CARP seems to be interfering with SIP/RTP voice traffic somehow
Okay this is an odd one.
I have a phone system, Allworx. The PBX has its own WAN interface, and I use the WAN interface for its internet connection. The phone system and all of the phones are on their own VLAN. They are also on their own physical switch. That switch connects via a trunk to the other switch, mainly so that I can reach the web interface of the phone system, but I could disconnect the switch from the rest of the network and all functions would work fine.
The problem I'm having is that sometimes, I will have an audio issue, internally. It's a slightly garbled, but audible and annoying blip that happens throughout a call. The weird thing is, this happens on internal calls, and even calls to voicemail so it isn't related to our SIP providers. When the problem is happening, it is reproducible. But sometimes it will just stop, and then nothing I do can get it to come back.
To make a long story a bit shorter, I have struggled with this problem for a long time. I've finally narrowed it down to pfSense a few weeks ago, and from there, I think I've narrowed it to CARP.

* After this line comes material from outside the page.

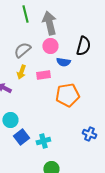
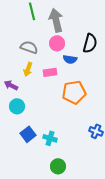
gray semicircle: (22, 50) -> (29, 47), turned 60
cyan circle: (10, 120) -> (17, 106), moved
cyan cross: (43, 141) -> (50, 138), turned 32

I am running pfSense 1.2.3-Release Full on VMware ESXi 4. Two VMware hosts, and each has a pfSense virtual machine, and they are using CARP for failover. During testing, I shut down one of the virtual machines, but it made no difference; sounded the same as with both running, but I left the secondary off anyway.

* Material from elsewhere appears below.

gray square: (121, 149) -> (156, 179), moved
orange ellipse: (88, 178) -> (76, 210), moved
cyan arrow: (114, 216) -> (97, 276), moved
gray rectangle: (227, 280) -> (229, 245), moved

We first noticed that if we disconnected the switch that the phones are connected to (I'll call it the phone switch) from the rest of the network, the problem went away instantly. Form there, I narrowed it down to one particular switch, and then from there, one port.
It was the virtual host, and then I shutdown every VM except for pfSense, and it didn't help. Once I shutdown pfSense (so we had no routers) the problem went away. It was reproducible: if I have pfSense running, I hear the problem, if I shut it down, it goes away.

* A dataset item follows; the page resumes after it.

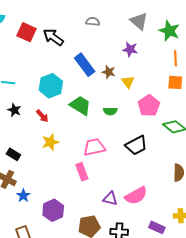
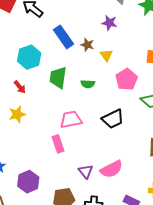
green trapezoid: (80, 105) -> (58, 78), turned -115
yellow star: (50, 142) -> (17, 114), moved
purple triangle: (110, 199) -> (86, 171), turned 35

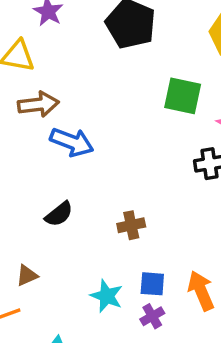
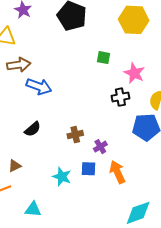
green square: (183, 96) -> (104, 58), size x0.6
purple cross: (152, 316) -> (100, 147), moved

I thought it might be related to it running in a VM, so I backed up the config, shut down pfSense, and fired up an Alix. I restored the config from the VM, and let the alix be our router. Same problem. So it's a completely different physical instance.
Finally today, back in the VM, I decided to try disabling CARP. That seemed to work. It also brought down the router, effectively, so I decided to remove all the CARP VIPs, and then set the interface IPs to what the CARP IPs were. This fixed the problem. I used snapshots to create a snapshot before I removed the CARP setup (old config), and a snapshot after (new config). This lets me go back and forth between the two without lengthy reboots and such.
It's pretty clear: I sit there on a call to the voicemail, and just let it repeat the message over and over. Old config: garbled. New config: perfect. I can switch and back and forth and hear the difference immediately.
So my question is: what the hell is going on??? The traffic that is being affected here isn't even going through pfSense! It's traffic between a single phone and the PBX, on the same VLAN of the same physical switch. How is this possible?
Please someone help me..
Is anyone else able to reproduce this, or offer any insight? During testing, I tried to upgrade to 2.0 but something went wrong with the upgrade and it just kept rebooting. When I get some time, I will try to do a clean 2.0 install and then restore the config instead; that should help me figure out if 2.0 is affected too. At the moment though, I am just running without CARP to keep the phones functional.
Never heard of anything like that, I setup at least a couple CARP installs every week with VoIP behind them, and have done some for VoIP providers with thousands of simultaneous calls going through.
You have to uninstall open-vm-tools package before upgrading or you'll end up in a panic loop.
Could be a problem with a conflicting VHID, or any number of other things, hard to say without digging into packet captures.